[Transcribed page contents]
------------------------------------
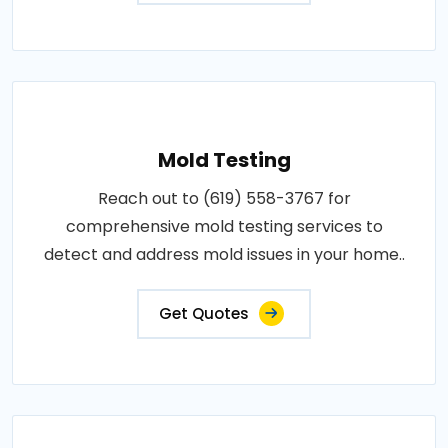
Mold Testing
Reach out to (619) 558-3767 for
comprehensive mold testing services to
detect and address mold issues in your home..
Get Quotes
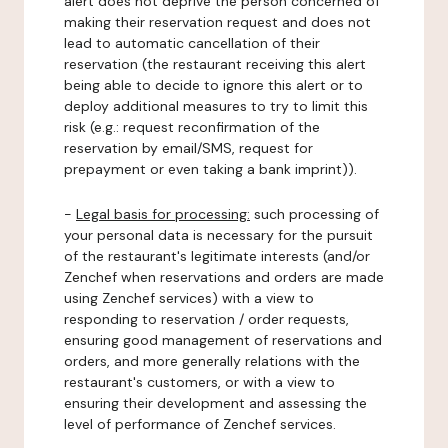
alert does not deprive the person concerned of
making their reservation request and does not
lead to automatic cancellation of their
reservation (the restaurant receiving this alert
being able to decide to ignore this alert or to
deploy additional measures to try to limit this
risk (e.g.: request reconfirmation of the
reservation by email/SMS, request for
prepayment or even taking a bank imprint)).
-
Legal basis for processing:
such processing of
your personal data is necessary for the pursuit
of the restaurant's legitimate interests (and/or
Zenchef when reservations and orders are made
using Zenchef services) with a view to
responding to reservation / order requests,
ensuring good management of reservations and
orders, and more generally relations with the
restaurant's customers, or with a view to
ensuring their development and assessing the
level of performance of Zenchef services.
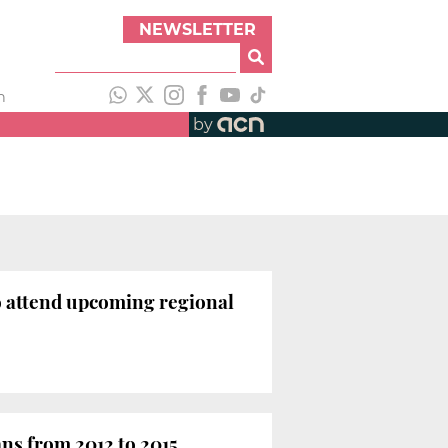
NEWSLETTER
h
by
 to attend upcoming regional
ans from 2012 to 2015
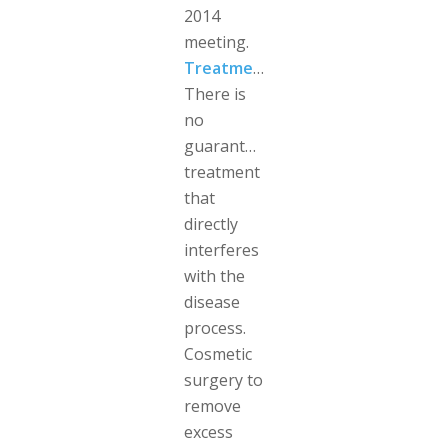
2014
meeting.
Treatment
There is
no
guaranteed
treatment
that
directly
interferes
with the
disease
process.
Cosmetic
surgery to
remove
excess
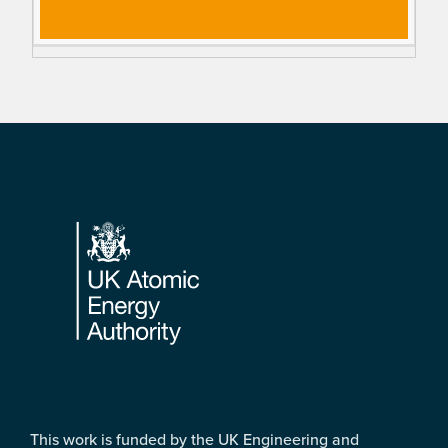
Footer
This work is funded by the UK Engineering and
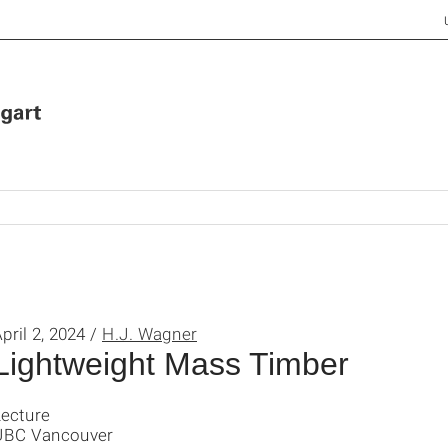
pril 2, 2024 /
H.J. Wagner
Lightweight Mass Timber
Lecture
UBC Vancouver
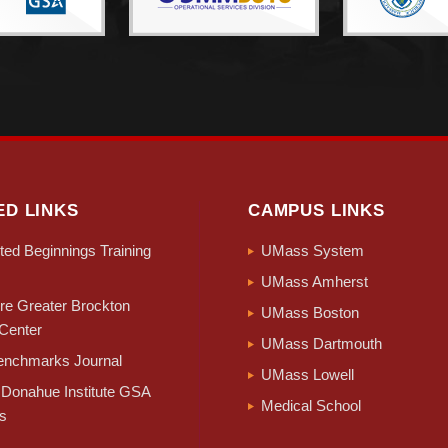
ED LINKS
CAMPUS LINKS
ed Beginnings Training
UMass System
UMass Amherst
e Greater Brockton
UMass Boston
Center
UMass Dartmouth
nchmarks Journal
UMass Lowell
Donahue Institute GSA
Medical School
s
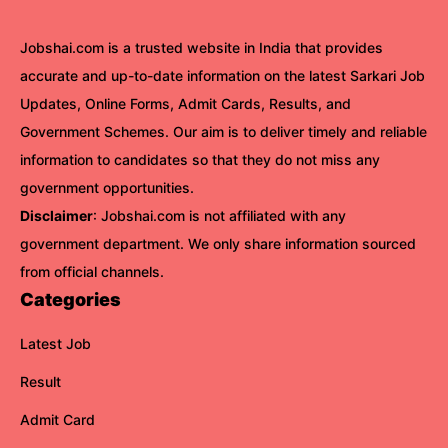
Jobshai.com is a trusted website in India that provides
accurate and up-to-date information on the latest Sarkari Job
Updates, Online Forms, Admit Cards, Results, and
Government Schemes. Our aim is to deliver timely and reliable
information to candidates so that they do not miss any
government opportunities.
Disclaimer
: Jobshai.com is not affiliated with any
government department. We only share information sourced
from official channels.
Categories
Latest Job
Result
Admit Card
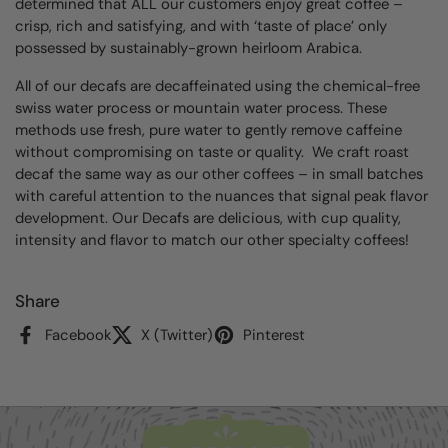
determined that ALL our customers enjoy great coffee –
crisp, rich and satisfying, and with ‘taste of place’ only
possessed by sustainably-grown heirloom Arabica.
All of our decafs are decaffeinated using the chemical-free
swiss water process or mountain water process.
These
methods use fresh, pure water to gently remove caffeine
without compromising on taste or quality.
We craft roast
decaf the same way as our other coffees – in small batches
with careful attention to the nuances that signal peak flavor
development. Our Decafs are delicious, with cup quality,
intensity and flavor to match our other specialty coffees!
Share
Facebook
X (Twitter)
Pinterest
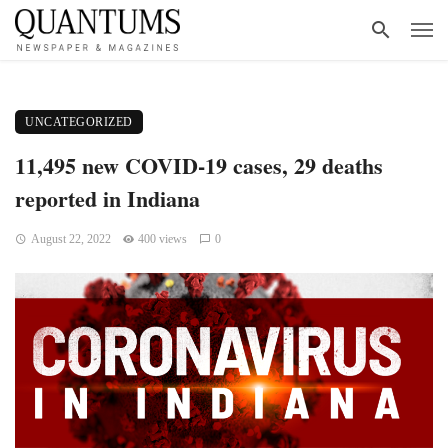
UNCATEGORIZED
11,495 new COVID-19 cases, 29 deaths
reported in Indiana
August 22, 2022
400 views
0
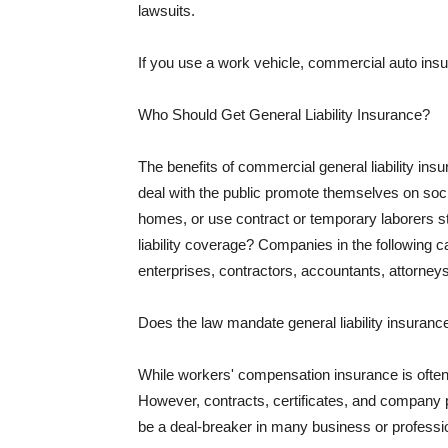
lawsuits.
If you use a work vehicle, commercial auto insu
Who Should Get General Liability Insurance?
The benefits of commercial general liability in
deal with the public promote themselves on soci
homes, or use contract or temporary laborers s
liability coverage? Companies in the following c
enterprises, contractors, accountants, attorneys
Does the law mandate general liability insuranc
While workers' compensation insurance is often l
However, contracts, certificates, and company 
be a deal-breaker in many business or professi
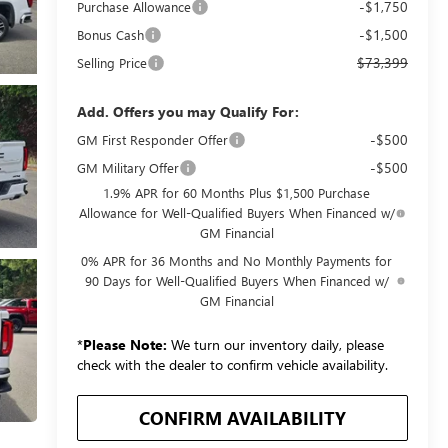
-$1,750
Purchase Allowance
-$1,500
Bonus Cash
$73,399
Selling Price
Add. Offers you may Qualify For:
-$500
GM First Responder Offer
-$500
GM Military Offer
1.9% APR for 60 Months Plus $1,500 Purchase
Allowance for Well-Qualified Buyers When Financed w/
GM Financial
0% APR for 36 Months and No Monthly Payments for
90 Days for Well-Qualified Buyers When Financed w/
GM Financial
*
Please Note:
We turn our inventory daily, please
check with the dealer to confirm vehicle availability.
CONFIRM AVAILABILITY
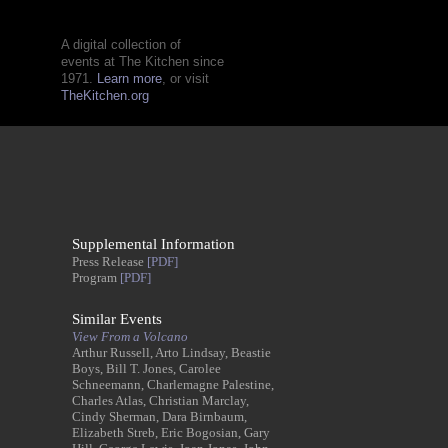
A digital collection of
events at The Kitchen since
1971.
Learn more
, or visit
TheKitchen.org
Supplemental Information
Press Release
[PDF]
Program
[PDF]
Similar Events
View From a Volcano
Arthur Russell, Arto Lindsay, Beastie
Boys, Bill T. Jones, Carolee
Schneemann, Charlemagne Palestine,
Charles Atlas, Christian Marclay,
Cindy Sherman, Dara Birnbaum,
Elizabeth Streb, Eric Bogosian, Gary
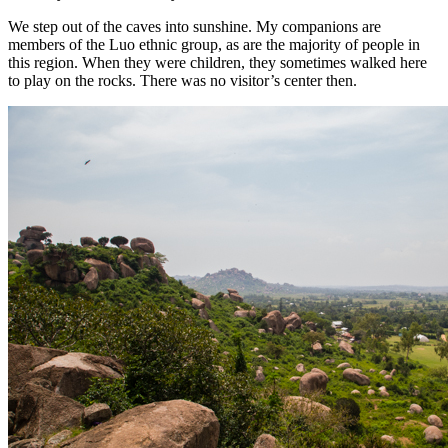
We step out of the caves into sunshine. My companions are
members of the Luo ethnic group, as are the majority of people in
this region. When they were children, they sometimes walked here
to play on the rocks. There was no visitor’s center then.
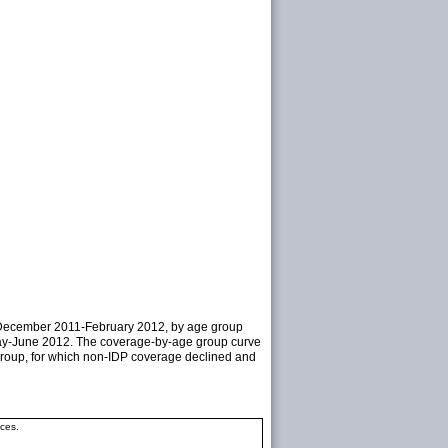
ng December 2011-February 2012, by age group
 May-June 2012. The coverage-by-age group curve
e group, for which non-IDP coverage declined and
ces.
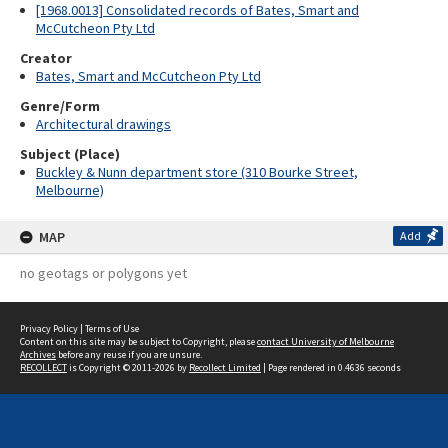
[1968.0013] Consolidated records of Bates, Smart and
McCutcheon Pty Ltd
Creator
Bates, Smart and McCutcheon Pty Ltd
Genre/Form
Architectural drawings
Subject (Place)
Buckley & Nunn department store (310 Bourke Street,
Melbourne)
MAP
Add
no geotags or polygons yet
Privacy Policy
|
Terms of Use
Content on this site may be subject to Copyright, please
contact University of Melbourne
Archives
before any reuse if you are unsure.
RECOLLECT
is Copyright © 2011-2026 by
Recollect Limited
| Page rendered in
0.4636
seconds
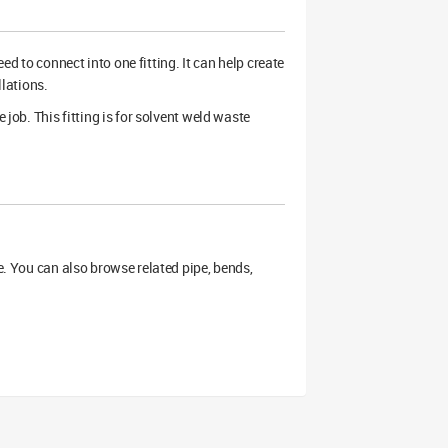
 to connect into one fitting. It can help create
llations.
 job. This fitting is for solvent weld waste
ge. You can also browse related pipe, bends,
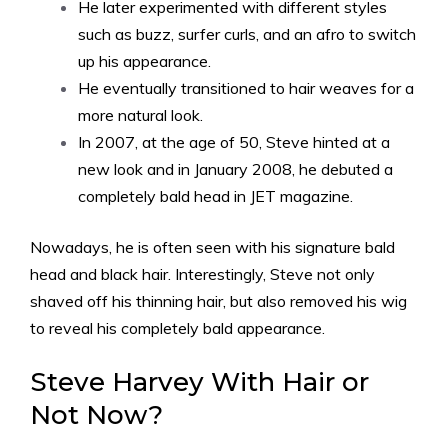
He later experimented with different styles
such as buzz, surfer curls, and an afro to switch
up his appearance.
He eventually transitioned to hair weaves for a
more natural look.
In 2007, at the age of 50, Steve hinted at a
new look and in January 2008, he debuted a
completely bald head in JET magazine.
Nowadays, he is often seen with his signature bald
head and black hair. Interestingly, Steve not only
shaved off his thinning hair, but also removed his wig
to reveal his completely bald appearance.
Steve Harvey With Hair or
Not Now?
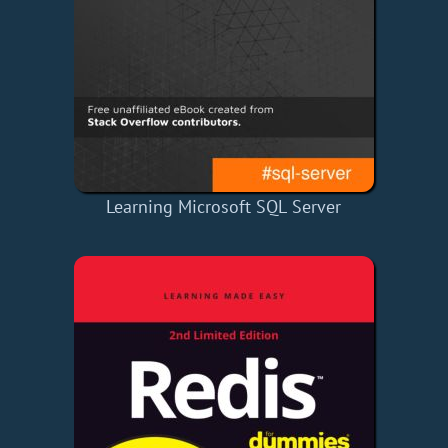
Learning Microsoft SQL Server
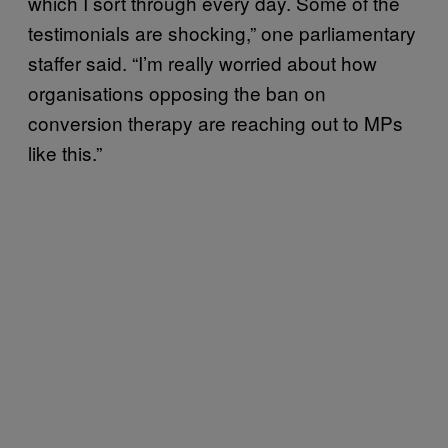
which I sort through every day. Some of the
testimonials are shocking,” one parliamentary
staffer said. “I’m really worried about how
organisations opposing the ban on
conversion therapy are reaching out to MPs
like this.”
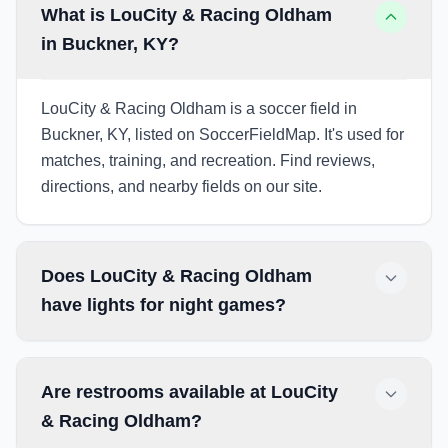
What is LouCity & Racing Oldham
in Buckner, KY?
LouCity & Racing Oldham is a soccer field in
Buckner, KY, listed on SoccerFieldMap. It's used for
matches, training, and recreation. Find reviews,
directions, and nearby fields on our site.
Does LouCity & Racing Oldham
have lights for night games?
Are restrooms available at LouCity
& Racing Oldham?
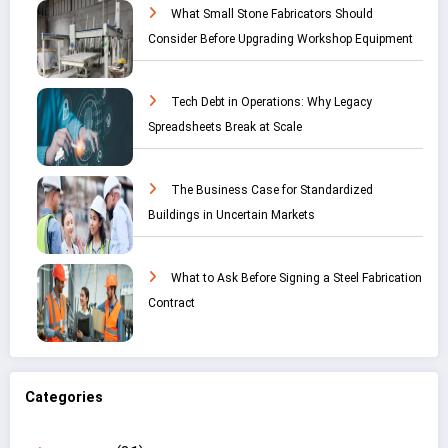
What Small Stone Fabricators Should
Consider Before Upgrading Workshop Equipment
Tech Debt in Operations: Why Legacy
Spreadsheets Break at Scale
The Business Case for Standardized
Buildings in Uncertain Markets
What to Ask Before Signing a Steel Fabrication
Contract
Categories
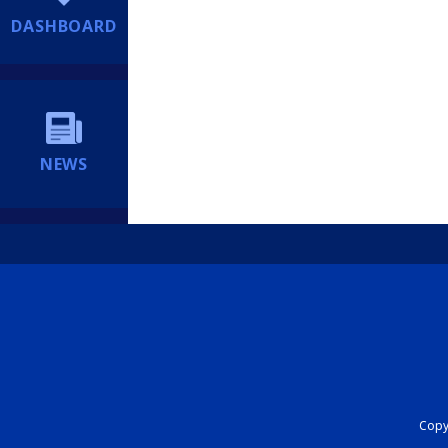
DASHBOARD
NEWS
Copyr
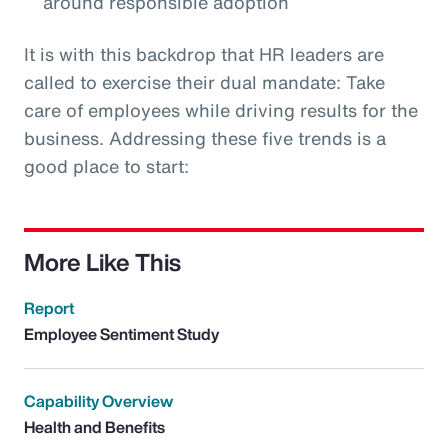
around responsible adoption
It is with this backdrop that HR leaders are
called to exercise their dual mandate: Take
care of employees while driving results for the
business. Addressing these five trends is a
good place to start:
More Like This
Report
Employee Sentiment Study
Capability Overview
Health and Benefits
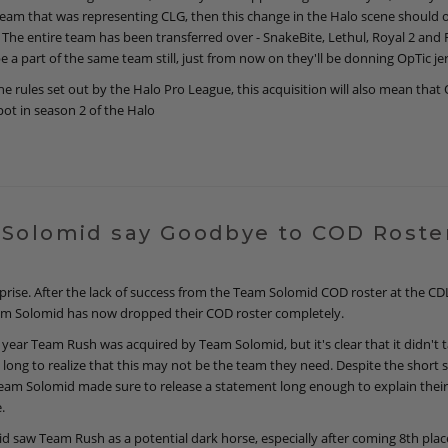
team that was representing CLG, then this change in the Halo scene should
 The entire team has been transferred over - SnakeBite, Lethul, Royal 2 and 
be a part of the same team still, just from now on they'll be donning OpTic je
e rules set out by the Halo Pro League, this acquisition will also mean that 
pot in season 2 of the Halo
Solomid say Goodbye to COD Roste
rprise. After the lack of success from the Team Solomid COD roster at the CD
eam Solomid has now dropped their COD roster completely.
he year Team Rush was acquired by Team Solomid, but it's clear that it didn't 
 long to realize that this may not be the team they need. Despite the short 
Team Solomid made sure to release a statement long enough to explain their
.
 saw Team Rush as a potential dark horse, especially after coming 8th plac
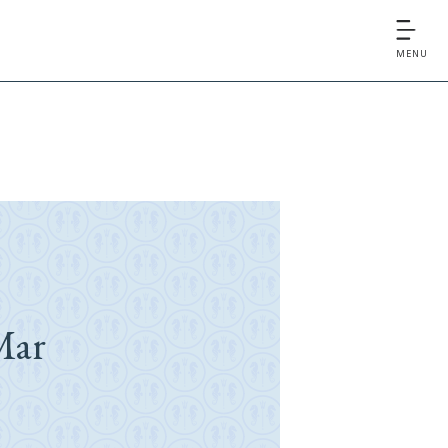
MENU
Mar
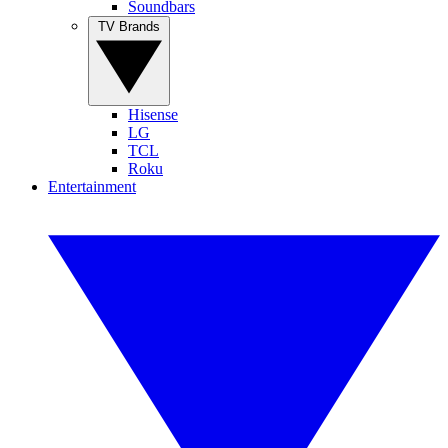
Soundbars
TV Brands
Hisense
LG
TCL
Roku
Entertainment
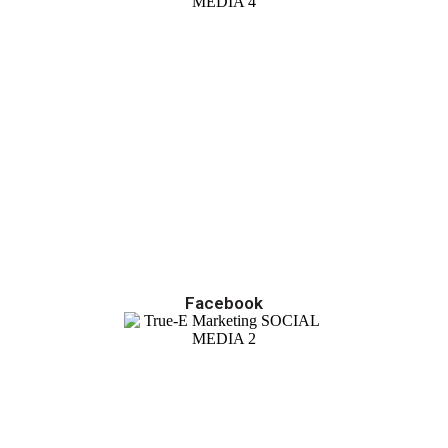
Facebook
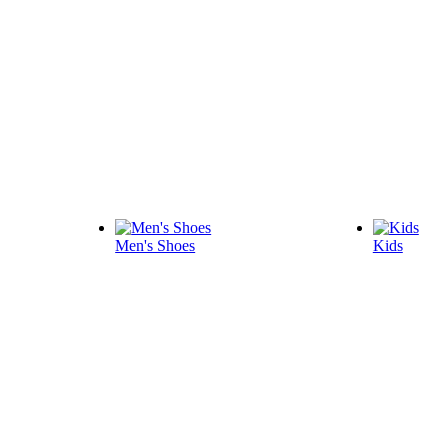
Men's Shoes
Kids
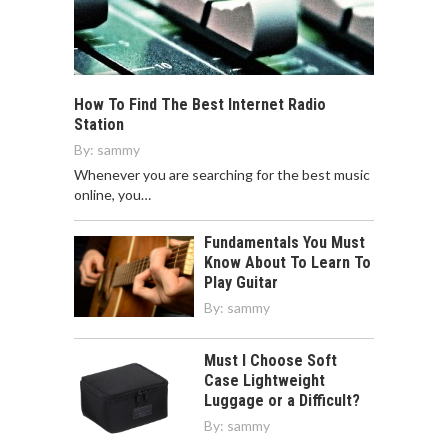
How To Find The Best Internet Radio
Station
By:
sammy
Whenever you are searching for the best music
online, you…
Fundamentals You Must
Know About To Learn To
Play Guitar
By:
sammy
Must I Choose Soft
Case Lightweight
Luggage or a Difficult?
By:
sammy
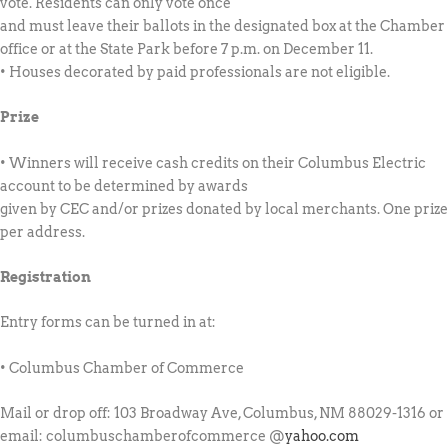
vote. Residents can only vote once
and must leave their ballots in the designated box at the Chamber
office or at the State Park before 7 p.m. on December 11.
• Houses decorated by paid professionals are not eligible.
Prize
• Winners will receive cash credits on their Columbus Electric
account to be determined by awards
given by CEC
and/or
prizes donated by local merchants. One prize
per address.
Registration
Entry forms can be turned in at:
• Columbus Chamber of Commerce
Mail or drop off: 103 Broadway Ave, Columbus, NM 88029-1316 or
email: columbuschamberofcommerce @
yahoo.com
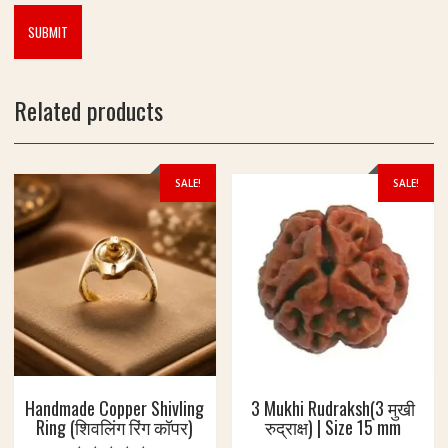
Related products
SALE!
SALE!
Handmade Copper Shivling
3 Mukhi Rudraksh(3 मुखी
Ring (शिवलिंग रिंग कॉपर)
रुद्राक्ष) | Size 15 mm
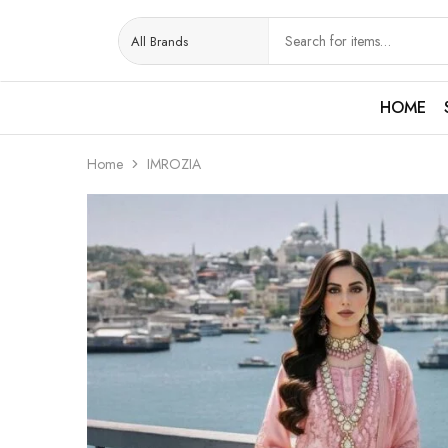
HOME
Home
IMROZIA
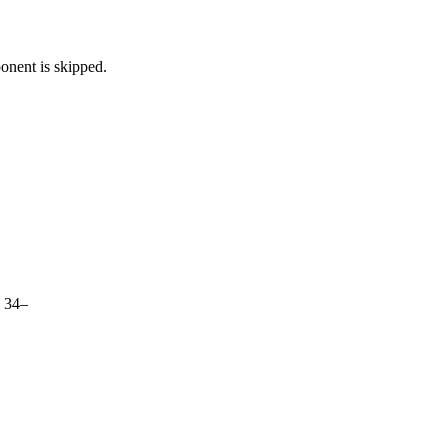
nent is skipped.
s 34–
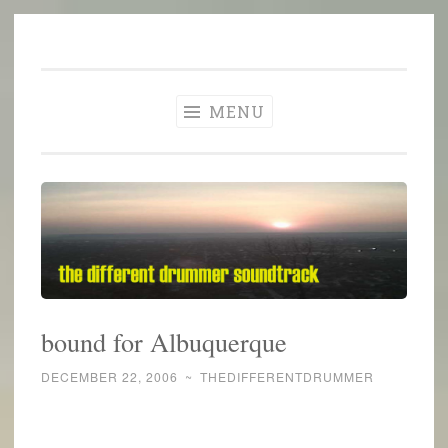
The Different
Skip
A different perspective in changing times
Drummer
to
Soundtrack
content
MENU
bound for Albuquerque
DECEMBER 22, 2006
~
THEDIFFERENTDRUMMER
------------------------------------
**Assignment:**
Which lines in the data above hold the string "What"? Show each one.

**Solution to the exercise:**
What is LouCity & Racing Oldham
What Small Stone Fabricators Should
What to Ask Before Signing a Steel Fabrication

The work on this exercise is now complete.